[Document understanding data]
---
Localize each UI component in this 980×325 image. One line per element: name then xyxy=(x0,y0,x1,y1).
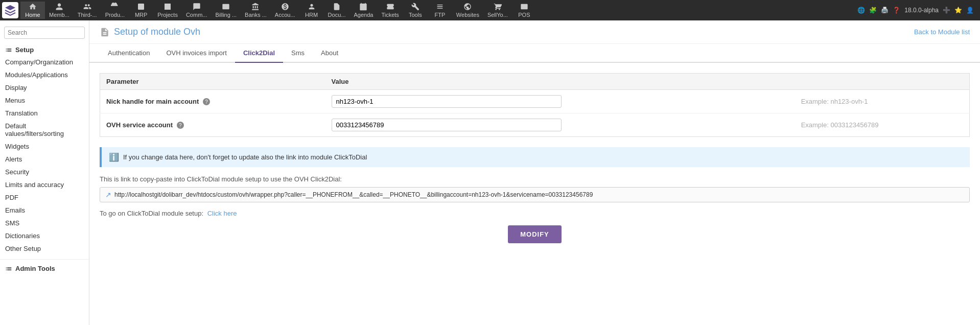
main-content: Setup of module Ovh Back to Module list … xyxy=(89,20,980,325)
help-icon[interactable]: ❓ xyxy=(893,7,900,14)
nav-tickets[interactable]: Tickets xyxy=(377,2,403,19)
sidebar: Setup Company/Organization Modules/Appli… xyxy=(0,20,89,325)
info-box: ℹ️ If you change data here, don't forget… xyxy=(100,147,970,167)
sidebar-item-translation[interactable]: Translation xyxy=(0,107,89,120)
add-icon[interactable]: ➕ xyxy=(943,7,950,14)
nav-accou[interactable]: Accou... xyxy=(271,2,299,19)
sidebar-item-default-values[interactable]: Default values/filters/sorting xyxy=(0,120,89,140)
link-box: ↗ http://localhostgit/dolibarr_dev/htdoc… xyxy=(100,187,970,202)
setup-icon xyxy=(5,47,12,54)
back-to-module-list-link[interactable]: Back to Module list xyxy=(914,28,970,36)
nav-projects[interactable]: Projects xyxy=(153,2,182,19)
nav-pos[interactable]: POS xyxy=(512,2,536,19)
tab-sms[interactable]: Sms xyxy=(283,44,313,63)
nav-hrm[interactable]: HRM xyxy=(299,2,324,19)
sidebar-item-display[interactable]: Display xyxy=(0,81,89,94)
nick-handle-example: Example: nh123-ovh-1 xyxy=(795,90,970,113)
nav-sell[interactable]: SellYo... xyxy=(483,2,512,19)
setup-section-title: Setup xyxy=(0,43,89,56)
service-account-help-icon[interactable]: ? xyxy=(177,122,184,129)
params-table: Parameter Value Nick handle for main acc… xyxy=(100,73,970,137)
sidebar-item-dictionaries[interactable]: Dictionaries xyxy=(0,229,89,242)
col-value: Value xyxy=(325,74,795,90)
nav-billing[interactable]: Billing ... xyxy=(211,2,241,19)
sidebar-item-other-setup[interactable]: Other Setup xyxy=(0,242,89,255)
sidebar-item-emails[interactable]: Emails xyxy=(0,204,89,217)
page-doc-icon xyxy=(100,27,110,37)
globe-icon[interactable]: 🌐 xyxy=(857,7,865,14)
sidebar-item-security[interactable]: Security xyxy=(0,166,89,178)
app-logo[interactable] xyxy=(2,2,18,18)
sidebar-item-menus[interactable]: Menus xyxy=(0,94,89,107)
service-account-input[interactable] xyxy=(332,119,562,131)
nav-tools[interactable]: Tools xyxy=(403,2,428,19)
sidebar-item-modules[interactable]: Modules/Applications xyxy=(0,68,89,81)
param-name-service-account: OVH service account ? xyxy=(100,113,325,137)
print-icon[interactable]: 🖨️ xyxy=(881,7,889,14)
nav-websites[interactable]: Websites xyxy=(452,2,483,19)
tab-about[interactable]: About xyxy=(313,44,346,63)
service-account-example: Example: 0033123456789 xyxy=(795,113,970,137)
nav-banks[interactable]: Banks ... xyxy=(241,2,271,19)
modify-button[interactable]: MODIFY xyxy=(508,225,562,243)
col-example-header xyxy=(795,74,970,90)
page-title: Setup of module Ovh xyxy=(114,27,200,37)
param-value-service-account xyxy=(325,113,795,137)
nav-ftp[interactable]: FTP xyxy=(428,2,452,19)
star-icon[interactable]: ⭐ xyxy=(954,7,962,14)
top-nav-right: 🌐 🧩 🖨️ ❓ 18.0.0-alpha ➕ ⭐ 👤 xyxy=(857,7,978,14)
sidebar-item-pdf[interactable]: PDF xyxy=(0,191,89,204)
page-header: Setup of module Ovh Back to Module list xyxy=(89,20,980,44)
admin-tools-section-title: Admin Tools xyxy=(0,259,89,274)
tab-click2dial[interactable]: Click2Dial xyxy=(235,44,283,63)
content-area: Parameter Value Nick handle for main acc… xyxy=(89,63,980,253)
table-row: OVH service account ? Example: 003312345… xyxy=(100,113,970,137)
info-circle-icon: ℹ️ xyxy=(109,152,119,162)
tab-ovh-invoices-import[interactable]: OVH invoices import xyxy=(158,44,235,63)
svg-rect-0 xyxy=(138,4,144,10)
sidebar-item-company[interactable]: Company/Organization xyxy=(0,56,89,68)
nav-home[interactable]: Home xyxy=(20,2,45,19)
sidebar-item-alerts[interactable]: Alerts xyxy=(0,153,89,166)
nav-agenda[interactable]: Agenda xyxy=(349,2,377,19)
admin-tools-icon xyxy=(5,265,12,272)
clicktodial-line: To go on ClickToDial module setup: Click… xyxy=(100,210,970,217)
nav-members[interactable]: Memb... xyxy=(45,2,74,19)
top-nav: Home Memb... Third-... Produ... MRP Proj… xyxy=(0,0,980,20)
search-input[interactable] xyxy=(8,29,84,36)
user-avatar[interactable]: 👤 xyxy=(966,7,974,14)
param-name-nick-handle: Nick handle for main account ? xyxy=(100,90,325,113)
click-here-link[interactable]: Click here xyxy=(207,210,237,217)
sidebar-item-widgets[interactable]: Widgets xyxy=(0,140,89,153)
puzzle-icon[interactable]: 🧩 xyxy=(869,7,877,14)
nav-items: Home Memb... Third-... Produ... MRP Proj… xyxy=(20,2,857,19)
link-description: This is link to copy-paste into ClickToD… xyxy=(100,175,970,183)
col-parameter: Parameter xyxy=(100,74,325,90)
nav-comm[interactable]: Comm... xyxy=(182,2,212,19)
tab-authentication[interactable]: Authentication xyxy=(100,44,158,63)
external-link-icon: ↗ xyxy=(105,191,111,199)
nick-handle-help-icon[interactable]: ? xyxy=(203,98,210,105)
sidebar-item-sms[interactable]: SMS xyxy=(0,217,89,229)
nav-docu[interactable]: Docu... xyxy=(324,2,350,19)
param-value-nick-handle xyxy=(325,90,795,113)
sidebar-item-limits[interactable]: Limits and accuracy xyxy=(0,178,89,191)
nick-handle-input[interactable] xyxy=(332,95,562,108)
version-label: 18.0.0-alpha xyxy=(904,7,939,14)
nav-products[interactable]: Produ... xyxy=(101,2,129,19)
table-row: Nick handle for main account ? Example: … xyxy=(100,90,970,113)
nav-mrp[interactable]: MRP xyxy=(129,2,153,19)
page-header-left: Setup of module Ovh xyxy=(100,27,200,37)
link-url-text: http://localhostgit/dolibarr_dev/htdocs/… xyxy=(114,191,593,198)
app-layout: Setup Company/Organization Modules/Appli… xyxy=(0,20,980,325)
nav-third[interactable]: Third-... xyxy=(74,2,101,19)
tabs-bar: Authentication OVH invoices import Click… xyxy=(89,44,980,63)
sidebar-search-box[interactable] xyxy=(4,27,85,39)
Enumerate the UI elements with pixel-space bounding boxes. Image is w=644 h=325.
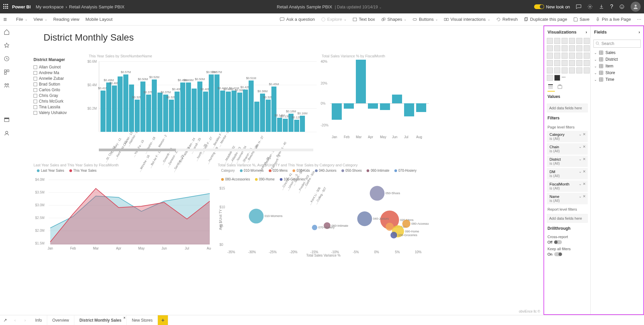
add-tab-button[interactable]: + [158,315,168,325]
variance-by-month-chart[interactable]: Total Sales Variance % by FiscalMonth 40… [322,54,429,155]
report-filter-well[interactable]: Add data fields here [547,214,588,223]
favorite-icon[interactable] [4,42,10,48]
expand-icon[interactable]: ↗ [0,318,10,323]
viz-type-gallery[interactable]: ⋯ [544,38,590,81]
sales-by-store-chart[interactable]: This Year Sales by StoreNumberName $0.6M… [89,54,317,158]
slicer-item[interactable]: Chris McGurk [34,99,67,104]
shapes-menu[interactable]: Shapes⌄ [381,17,406,22]
updated-text: Data updated 10/14/19 [337,5,378,9]
slicer-item[interactable]: Chris Gray [34,93,67,98]
my-workspace-icon[interactable] [4,130,10,136]
cross-report-toggle[interactable]: Off [548,240,587,244]
field-table[interactable]: ⌄Time [591,76,643,83]
svg-point-8 [382,18,384,21]
svg-text:Jul: Jul [185,247,189,250]
field-table[interactable]: ⌄District [591,56,643,63]
text-box-button[interactable]: Text box [352,17,375,22]
filter-card[interactable]: Categoryis (All)⌄ ✕ [547,131,588,142]
breadcrumb-workspace[interactable]: My workspace [36,4,64,9]
hamburger-icon[interactable]: ≡ [3,16,7,23]
duplicate-page-button[interactable]: Duplicate this page [524,17,567,22]
tab-info[interactable]: Info [30,315,47,325]
buttons-menu[interactable]: Buttons⌄ [412,17,438,22]
filter-card[interactable]: FiscalMonthis (All)⌄ ✕ [547,180,588,192]
slicer-item[interactable]: Allan Guinot [34,65,67,69]
field-table[interactable]: ⌄Sales [591,49,643,56]
slicer-item[interactable]: Valery Ushakov [34,110,67,115]
format-tab-icon[interactable] [557,84,563,90]
home-icon[interactable] [4,29,10,35]
slicer-item[interactable]: Andrew Ma [34,70,67,75]
fields-search-input[interactable]: Search [593,40,641,48]
ask-question-button[interactable]: Ask a question [280,17,315,22]
visual-interactions-menu[interactable]: Visual interactions⌄ [444,17,490,22]
collapse-fields-icon[interactable]: › [639,30,640,35]
collapse-viz-icon[interactable]: › [586,30,587,35]
svg-rect-7 [353,18,357,21]
slicer-item[interactable]: Carlos Grilo [34,88,67,92]
view-menu[interactable]: View⌄ [34,17,47,22]
svg-point-20 [7,84,9,85]
more-icon[interactable]: ⋯ [637,17,641,22]
help-icon[interactable]: ? [610,4,613,10]
sales-by-month-chart[interactable]: Last Year Sales and This Year Sales by F… [34,163,211,257]
tab-district-monthly-sales[interactable]: District Monthly Sales× [74,315,127,325]
svg-point-74 [402,220,410,228]
field-table[interactable]: ⌄Store [591,69,643,76]
field-table[interactable]: ⌄Item [591,63,643,69]
filter-card[interactable]: Chainis (All)⌄ ✕ [547,143,588,155]
tab-new-stores[interactable]: New Stores [127,315,158,325]
tab-overview[interactable]: Overview [47,315,74,325]
refresh-button[interactable]: Refresh [496,17,518,22]
svg-point-3 [622,6,623,6]
avatar[interactable] [631,2,641,12]
tab-next-icon[interactable]: › [20,318,30,323]
recent-icon[interactable] [4,56,10,62]
keep-filters-toggle[interactable]: On [548,252,587,256]
svg-text:$10: $10 [219,205,225,209]
svg-text:010-Womens: 010-Womens [265,214,283,218]
slicer-title: District Manager [34,57,67,62]
gear-icon[interactable] [587,4,593,9]
tab-prev-icon[interactable]: ‹ [10,318,20,323]
slicer-item[interactable]: Tina Lassila [34,105,67,109]
district-manager-slicer[interactable]: District Manager Allan GuinotAndrew MaAn… [34,57,67,116]
pin-page-button[interactable]: Pin a live Page [595,17,631,22]
title-center: Retail Analysis Sample PBIX [277,4,332,9]
attribution: obviEnce llc © [519,310,540,313]
breadcrumb-sep: › [66,4,67,9]
shared-icon[interactable] [4,83,10,89]
fields-tab-icon[interactable] [548,84,554,90]
values-label: Values [548,94,587,99]
svg-rect-16 [4,70,6,72]
breadcrumb-file[interactable]: Retail Analysis Sample PBIX [69,4,124,9]
svg-text:-20%: -20% [289,250,297,254]
slicer-item[interactable]: Annelie Zubar [34,76,67,81]
filter-card[interactable]: Districtis (All)⌄ ✕ [547,156,588,167]
svg-rect-17 [7,70,9,72]
reading-view-button[interactable]: Reading view [53,17,79,22]
slicer-item[interactable]: Brad Sutton [34,82,67,87]
download-icon[interactable] [599,4,604,9]
chat-icon[interactable] [576,4,581,9]
chart-scrollbar[interactable] [99,149,313,151]
svg-rect-80 [548,84,553,85]
category-scatter-chart[interactable]: Total Sales Variance %, Avg $/Unit TY an… [218,163,429,257]
explore-menu[interactable]: Explore⌄ [321,17,346,22]
app-launcher-icon[interactable] [3,4,9,9]
svg-text:0%: 0% [374,250,379,254]
svg-text:080-Accessories: 080-Accessories [411,222,429,225]
values-well[interactable]: Add data fields here [547,104,588,112]
save-button[interactable]: Save [573,17,590,22]
new-look-toggle[interactable]: New look on [534,4,570,9]
smile-icon[interactable] [619,4,625,9]
file-menu[interactable]: File⌄ [16,17,27,22]
svg-point-6 [321,17,325,21]
filter-card[interactable]: DMis (All)⌄ ✕ [547,168,588,179]
workspace-icon[interactable] [4,117,10,123]
filter-card[interactable]: Nameis (All)⌄ ✕ [547,193,588,204]
svg-point-60 [249,209,264,223]
mobile-layout-button[interactable]: Mobile Layout [85,17,113,22]
svg-text:-30%: -30% [248,250,256,254]
apps-icon[interactable] [4,69,10,75]
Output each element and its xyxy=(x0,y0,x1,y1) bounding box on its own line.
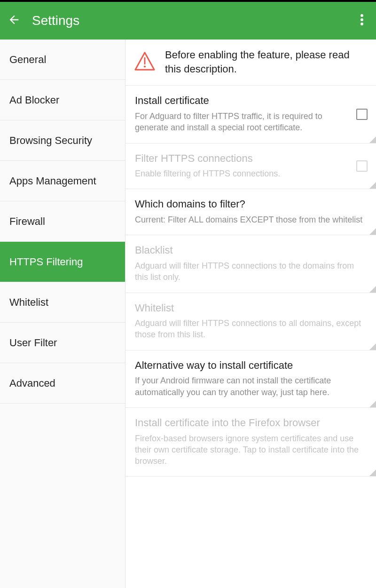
filter-https-checkbox xyxy=(356,160,368,172)
sidebar-item-https-filtering[interactable]: HTTPS Filtering xyxy=(0,242,125,282)
resize-corner-icon xyxy=(369,401,376,407)
row-title: Blacklist xyxy=(135,244,367,257)
sidebar-item-label: HTTPS Filtering xyxy=(9,256,83,268)
row-which-domains[interactable]: Which domains to filter? Current: Filter… xyxy=(125,189,376,235)
settings-content: Before enabling the feature, please read… xyxy=(125,40,376,588)
sidebar-item-label: General xyxy=(9,54,46,66)
back-button[interactable] xyxy=(0,2,28,40)
sidebar-item-user-filter[interactable]: User Filter xyxy=(0,323,125,363)
sidebar-item-advanced[interactable]: Advanced xyxy=(0,363,125,404)
sidebar-item-label: Apps Management xyxy=(9,175,96,187)
page-title: Settings xyxy=(32,13,348,28)
row-title: Whitelist xyxy=(135,302,367,315)
row-title: Which domains to filter? xyxy=(135,198,367,211)
alert-triangle-icon xyxy=(134,50,156,74)
sidebar-item-label: Firewall xyxy=(9,215,45,228)
row-whitelist: Whitelist Adguard will filter HTTPS conn… xyxy=(125,293,376,350)
sidebar-item-firewall[interactable]: Firewall xyxy=(0,201,125,242)
svg-point-2 xyxy=(360,23,363,25)
row-subtitle: Enable filtering of HTTPS connections. xyxy=(135,168,367,179)
sidebar-item-general[interactable]: General xyxy=(0,40,125,80)
row-alternative-install[interactable]: Alternative way to install certificate I… xyxy=(125,350,376,408)
resize-corner-icon xyxy=(369,469,376,476)
svg-point-1 xyxy=(360,18,363,21)
sidebar-item-label: Advanced xyxy=(9,377,55,389)
row-subtitle: For Adguard to filter HTTPS traffic, it … xyxy=(135,111,367,134)
sidebar-item-label: Browsing Security xyxy=(9,135,92,147)
row-filter-https-connections: Filter HTTPS connections Enable filterin… xyxy=(125,143,376,190)
resize-corner-icon xyxy=(369,228,376,235)
svg-point-0 xyxy=(360,14,363,17)
row-title: Filter HTTPS connections xyxy=(135,152,367,166)
row-subtitle: Firefox-based browsers ignore system cer… xyxy=(135,433,367,467)
warning-banner[interactable]: Before enabling the feature, please read… xyxy=(125,40,376,86)
sidebar-item-browsing-security[interactable]: Browsing Security xyxy=(0,120,125,161)
settings-sidebar: General Ad Blocker Browsing Security App… xyxy=(0,40,125,588)
row-subtitle: Adguard will filter HTTPS connections to… xyxy=(135,318,367,341)
overflow-menu-button[interactable] xyxy=(348,2,376,40)
row-title: Install certificate into the Firefox bro… xyxy=(135,416,367,430)
sidebar-item-label: Ad Blocker xyxy=(9,94,59,106)
sidebar-item-whitelist[interactable]: Whitelist xyxy=(0,282,125,323)
more-vert-icon xyxy=(360,14,363,27)
row-blacklist: Blacklist Adguard will filter HTTPS conn… xyxy=(125,235,376,293)
row-firefox-certificate: Install certificate into the Firefox bro… xyxy=(125,408,376,477)
sidebar-item-label: User Filter xyxy=(9,337,57,349)
app-bar: Settings xyxy=(0,2,376,40)
row-title: Install certificate xyxy=(135,94,367,108)
sidebar-item-ad-blocker[interactable]: Ad Blocker xyxy=(0,80,125,120)
resize-corner-icon xyxy=(369,286,376,293)
sidebar-item-apps-management[interactable]: Apps Management xyxy=(0,161,125,201)
resize-corner-icon xyxy=(369,182,376,189)
svg-point-4 xyxy=(144,65,146,67)
warning-text: Before enabling the feature, please read… xyxy=(165,48,367,76)
resize-corner-icon xyxy=(369,136,376,143)
row-subtitle: Adguard will filter HTTPS connections to… xyxy=(135,260,367,283)
sidebar-item-label: Whitelist xyxy=(9,296,48,309)
row-title: Alternative way to install certificate xyxy=(135,359,367,373)
arrow-left-icon xyxy=(8,13,21,28)
install-certificate-checkbox[interactable] xyxy=(356,109,368,120)
row-subtitle: Current: Filter ALL domains EXCEPT those… xyxy=(135,214,367,225)
row-subtitle: If your Android firmware can not install… xyxy=(135,375,367,398)
resize-corner-icon xyxy=(369,343,376,350)
row-install-certificate[interactable]: Install certificate For Adguard to filte… xyxy=(125,86,376,143)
---
#### Your objective:
Determine how many lines of the records contain the word "alpha". Reply with the number by itself.

#### Your solution:
2